Si no presta atención a los primeros signos de hongos en las uñas, la enfermedad comenzará a progresar. La infección afecta áreas adyacentes y causa ampollas y llagas. Sin tratamiento, los síntomas no desaparecen y si no se inicia inmediatamente la terapia adecuada, el hongo infectará áreas más grandes después de un tiempo.

Los signos de un hongo son los siguientes:

  • cambio en la estructura de las uñas,
  • engrosamiento de áreas de la epidermis,
  • sensación de ardor,
  • grietas en la piel entre los dedos,
  • Fragilidad de las uñas.

Cualquiera que entre en contacto con la infección corre el riesgo de contraer el hongo. Las esporas del hongo de las uñas penetran la piel a través de heridas abiertas, pero incluso sin lesiones visibles, la infección puede ingresar al cuerpo a través de microdesgarros en los pies. Externamente, la piel puede lucir completamente sana, pero al mismo tiempo mostrar daños microscópicos. Estas grietas se producen por el uso de zapatos incómodos y más ajustados de lo necesario. Las microgrietas también pueden ocurrir cuando se mete arena entre los dedos.

Las infecciones por hongos suelen afectar a personas con los siguientes problemas:

  • sobrepeso,
  • aumento de la sudoración,
  • Enfermedades crónicas que debilitan la inmunidad.

Cualquier factor que afecte la susceptibilidad a una enfermedad afecta la posibilidad de infección. Para no infectarse con el hongo o curarlo más rápido, se debe evitar fumar y beber alcohol, y también diagnosticar sus órganos internos para descartar procesos inflamatorios.

Aplicar barniz para tratar hongos en las uñas.

Tratamiento y diagnóstico

Los hongos en las uñas afectan principalmente a la piel de los dedos y de los pies, ya que es mucho más sensible que la placa ungueal. La infección se propaga rápidamente, penetra a través de microfisuras en los dedos y afecta las zonas vecinas. La etapa inicial de los hongos en las uñas se caracteriza por picazón y malestar. En los primeros días después de la infección, es posible que la piel y las uñas no presenten ningún cambio externo, y solo si la enfermedad no se diagnostica de manera oportuna y no se inicia el tratamiento, el proceso patológico se volverá visible a simple vista.

Los hongos en las uñas son una enfermedad altamente contagiosa. Los microorganismos viven en ambientes húmedos y las infecciones suelen producirse en lugares públicos. Tan pronto como aparece un portador en un baño o sauna, todos los visitantes posteriores corren el riesgo de contraer la infección. La enfermedad es contagiosa en sus primeras etapas, cuando el portador aún no se da cuenta de que está enfermo. Se debe extremar la precaución no sólo en baños y saunas, sino también en casa, si un miembro de la familia experimenta síntomas sospechosos. Compartir toallas, pantuflas, artículos de manicura e incluso una bañera mal limpiada pueden causar infecciones.
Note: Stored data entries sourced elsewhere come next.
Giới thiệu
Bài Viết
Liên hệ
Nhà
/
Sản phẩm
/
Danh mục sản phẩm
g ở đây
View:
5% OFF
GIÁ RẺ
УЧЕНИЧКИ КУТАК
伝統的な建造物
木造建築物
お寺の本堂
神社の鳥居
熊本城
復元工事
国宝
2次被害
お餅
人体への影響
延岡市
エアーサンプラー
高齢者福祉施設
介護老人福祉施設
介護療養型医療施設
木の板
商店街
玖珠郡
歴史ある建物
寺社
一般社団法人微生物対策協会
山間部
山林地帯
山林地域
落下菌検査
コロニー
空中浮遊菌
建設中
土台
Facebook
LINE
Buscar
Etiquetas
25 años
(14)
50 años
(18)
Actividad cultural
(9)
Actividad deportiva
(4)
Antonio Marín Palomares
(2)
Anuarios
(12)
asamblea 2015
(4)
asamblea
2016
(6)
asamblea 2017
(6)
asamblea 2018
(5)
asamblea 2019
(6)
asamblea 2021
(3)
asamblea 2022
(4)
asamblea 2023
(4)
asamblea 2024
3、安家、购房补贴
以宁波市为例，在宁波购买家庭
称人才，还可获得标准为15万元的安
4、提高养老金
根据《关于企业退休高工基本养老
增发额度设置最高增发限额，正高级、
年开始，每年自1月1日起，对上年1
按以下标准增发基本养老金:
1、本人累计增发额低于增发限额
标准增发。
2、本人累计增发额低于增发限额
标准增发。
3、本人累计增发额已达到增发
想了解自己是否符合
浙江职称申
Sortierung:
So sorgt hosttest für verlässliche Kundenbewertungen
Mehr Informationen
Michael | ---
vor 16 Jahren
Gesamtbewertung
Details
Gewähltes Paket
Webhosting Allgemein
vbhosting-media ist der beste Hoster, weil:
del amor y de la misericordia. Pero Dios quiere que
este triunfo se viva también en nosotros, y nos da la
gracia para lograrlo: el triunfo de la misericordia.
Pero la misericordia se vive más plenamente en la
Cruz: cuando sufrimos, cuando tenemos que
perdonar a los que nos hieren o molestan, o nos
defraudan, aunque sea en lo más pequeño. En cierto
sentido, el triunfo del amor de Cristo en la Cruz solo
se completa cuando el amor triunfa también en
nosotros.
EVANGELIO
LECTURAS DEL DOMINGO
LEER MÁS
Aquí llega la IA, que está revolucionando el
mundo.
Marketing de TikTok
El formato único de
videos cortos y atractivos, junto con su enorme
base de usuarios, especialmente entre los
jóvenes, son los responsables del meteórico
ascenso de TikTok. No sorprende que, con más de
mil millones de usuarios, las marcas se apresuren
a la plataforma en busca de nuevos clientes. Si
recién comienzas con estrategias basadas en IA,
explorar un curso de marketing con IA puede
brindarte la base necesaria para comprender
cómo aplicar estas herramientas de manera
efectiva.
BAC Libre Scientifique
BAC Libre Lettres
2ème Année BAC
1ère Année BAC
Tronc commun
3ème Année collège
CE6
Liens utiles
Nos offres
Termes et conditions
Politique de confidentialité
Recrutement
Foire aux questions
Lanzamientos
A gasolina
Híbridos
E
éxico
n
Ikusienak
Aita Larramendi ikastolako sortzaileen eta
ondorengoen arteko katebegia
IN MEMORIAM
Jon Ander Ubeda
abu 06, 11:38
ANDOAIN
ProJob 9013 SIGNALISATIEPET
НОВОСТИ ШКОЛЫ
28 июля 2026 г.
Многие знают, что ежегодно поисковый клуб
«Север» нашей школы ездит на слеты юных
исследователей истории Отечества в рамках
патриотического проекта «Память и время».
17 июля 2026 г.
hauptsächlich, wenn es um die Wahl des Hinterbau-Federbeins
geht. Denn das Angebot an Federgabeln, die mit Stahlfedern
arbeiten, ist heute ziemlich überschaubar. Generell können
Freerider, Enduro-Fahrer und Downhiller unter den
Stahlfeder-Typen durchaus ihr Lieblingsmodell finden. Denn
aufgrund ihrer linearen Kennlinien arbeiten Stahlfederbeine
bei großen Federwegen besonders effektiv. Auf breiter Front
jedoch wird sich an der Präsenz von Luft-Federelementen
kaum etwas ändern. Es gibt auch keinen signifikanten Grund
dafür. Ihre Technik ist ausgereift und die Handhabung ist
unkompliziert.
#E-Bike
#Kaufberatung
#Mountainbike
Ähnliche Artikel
La picazón, las grietas que cicatrizan mal en los pies y la descamación de la piel son signos de una infección por hongos. En las etapas iniciales, la micosis se trata mucho más rápido que después de que aparecen síntomas más graves.

En ningún caso debe automedicarse, ya que la terapia elegida incorrectamente puede provocar la progresión del crecimiento de hongos y luego puede ocurrir una infección secundaria y el desarrollo de alergias.

Para obtener un diagnóstico correcto, un especialista examina la uña y, si se sospecha de hongos, realiza un raspado. El material resultante se envía para examen microscópico. Esto suele ser suficiente para hacer un diagnóstico correcto, pero en algunos casos puede ser necesaria una prueba de cultivo. Esto le permite obtener la imagen más precisa de la enfermedad, determinar el tipo de bacteria y elegir el medicamento adecuado. En las etapas iniciales, se utilizan métodos de tratamiento suaves: barnices y ungüentos antimicóticos especiales para la piel.